MAKI Minta Polri Usut Oknum Pejabat Bantu Palarian Adelin Lis

Boyamin juga mendesak pengusutan terkait adanya dugaan transaksi dalam pelarian Adelin Lis


MAKI Minta Polri Usut Oknum Pejabat Bantu Palarian Adelin Lis
Buronan Adelin Lis (Instagram Kejaksaan)

AKURAT.CO, Koordinator Masyarakat Anti Korupsi (MAKI), Boyamin Saiman mendesak Mabes Polri melakukan penyidikan kasus pembuatan paspor terpidana Adelin Lis yang berganti nama Hendro Leonardi. Sebab ada oknum pejabat Kemenkumham yang diduga membantu.

Jika terdapat bukti dan alat-alat bukti yang cukup, Boyamin meminta aparaa segera lakukan penetapan tersangka.

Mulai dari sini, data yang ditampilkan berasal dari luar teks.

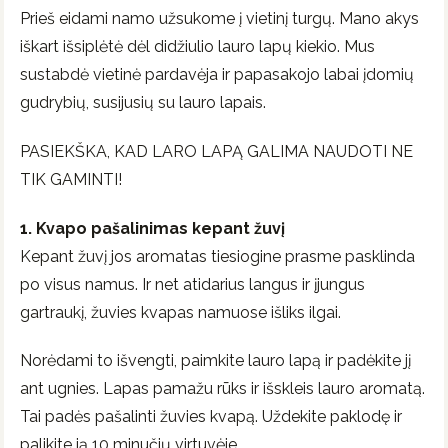
Prieš eidami namo užsukome į vietinį turgų. Mano akys
iškart išsiplėtė dėl didžiulio lauro lapų kiekio. Mus
sustabdė vietinė pardavėja ir papasakojo labai įdomių
gudrybių, susijusių su lauro lapais.
PASIEKŠKA, KAD LARO LAPĄ GALIMA NAUDOTI NE
TIK GAMINTI!
1. Kvapo pašalinimas kepant žuvį
Kepant žuvį jos aromatas tiesiogine prasme pasklinda
po visus namus. Ir net atidarius langus ir įjungus
gartraukį, žuvies kvapas namuose išliks ilgai.
Norėdami to išvengti, paimkite lauro lapą ir padėkite jį
ant ugnies. Lapas pamažu rūks ir išskleis lauro aromatą.
Tai padės pašalinti žuvies kvapą. Uždekite paklodę ir
palikite ją 10 minučių virtuvėje.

"Jadi istilahnya paspor itu kan aspal, asli tapi palsu. Paspornya asli, tapi keterangan di dalamnya palsu atau tidak benar. Maka itu memenuhi syarat pasal 263 maupun 266 KUHP dan itu harus diproses Mabes Polri. Karena ini membantu buron, yang tidak membantu buruan aja tetap diproses pemalsuan, apalagi ini membantu buron," ujar Boyamin kepada wartawan, Rabu (15/9/2021).

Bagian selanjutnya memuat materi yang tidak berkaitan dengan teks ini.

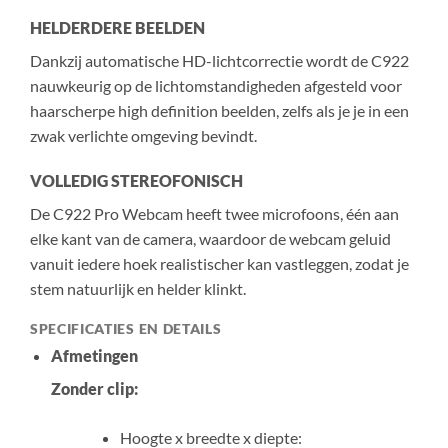
HELDERDERE BEELDEN
Dankzij automatische HD-lichtcorrectie wordt de C922
nauwkeurig op de lichtomstandigheden afgesteld voor
haarscherpe high definition beelden, zelfs als je je in een
zwak verlichte omgeving bevindt.
VOLLEDIG STEREOFONISCH
De C922 Pro Webcam heeft twee microfoons, één aan
elke kant van de camera, waardoor de webcam geluid
vanuit iedere hoek realistischer kan vastleggen, zodat je
stem natuurlijk en helder klinkt.
SPECIFICATIES EN DETAILS
Afmetingen
Zonder clip:
Hoogte x breedte x diepte:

Ia pun mendesak pihak kepolisian untuk memproses kasus tersebut. Karena, kata dia, tidak cukup hanya dengan menangkap Adelin Lis dan di penjara, tapi oknum-oknum yang bantu juga justru harus dikenakan pasal.

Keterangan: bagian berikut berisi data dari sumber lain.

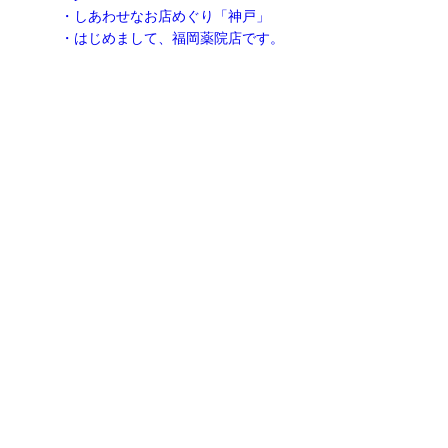
・しあわせなお店めぐり「神戸」
・はじめまして、福岡薬院店です。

Selain itu, Boyamin juga mendesak pengusutan terkait adanya dugaan transaksi dalam pelarian Adelin Lis.

"Saya mendesak, mendorong kepolisian juga mendalami dugaan adanya transaksi di dalam penerbitan paspor aspal tersebut," katanya.

Boyamin membeberkan dokumen dugaan keterlibatan oknum pejabat di Kementerian Hukum dan Hak Asasi Manusia (Kemenkumham). Perubahan nama tersebut dilaksanakan di Kantor Imigrasi Jakarta Utara pada tahun 2008. Sehingga, tersangka Adelin Lis alias Hendro Leonardi bisa lari ke Singapura hingga 2021.

Dari data yang diterima, pada poin pertama, paspor atas nama Hendro Leonardi dengan nomor A5947562 yang dikeluarkan oleh Kantor Imigrasi Kelas I Non TPI Jakarta Utara merupakan penggantian/perpanjangan dari paspor sebelumnya atas nama Hendro Leonardi dengan nomor S250857 yang dikeluarkan di Kantor Imigrasi Kelas I Non TPI Jakarta Utara tanggal 2 Juli 2008 s.d 2 Juli 2013.

Kemudian poin dua menyebut bahwa paspor RI atas nama Hendro Leonardi dengan nomor S250857 yang dikeluarkan oleh Kantor Imigrasi Kelas I Non TPI Jakarta Utara merupakan penggantian/perpanjangan dari paspor sebelumnya atas nana Adelin Lis dengan nomor M254039 yang dikeluarkan di Kantor Imigrasi Kelas I TPI Polonia tanggal 30 April 2002 s.d 30 April 2007.